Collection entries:
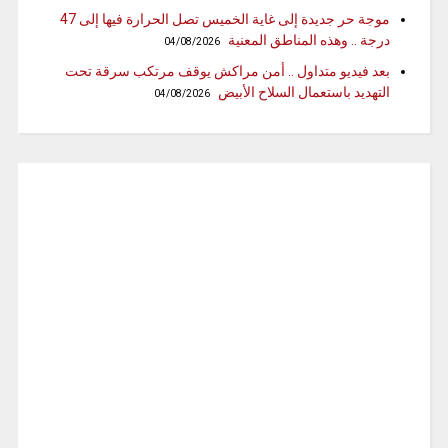
موجة حر جديدة إلى غاية الخميس تصل الحرارة فيها إلى 47
درجة .. وهذه المناطق المعنية
04/08/2026
بعد فيديو متداول .. أمن مراكش يوقف مرتكب سرقة تحت
التهديد باستعمال السلاح الأبيض
04/08/2026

Work order
For each record above, write it out exactly and omit any picture.

Exercise solution
موجة حر جديدة إلى غاية الخميس تصل الحرارة فيها إلى 47
درجة .. وهذه المناطق المعنية
04/08/2026
بعد فيديو متداول .. أمن مراكش يوقف مرتكب سرقة تحت
التهديد باستعمال السلاح الأبيض
04/08/2026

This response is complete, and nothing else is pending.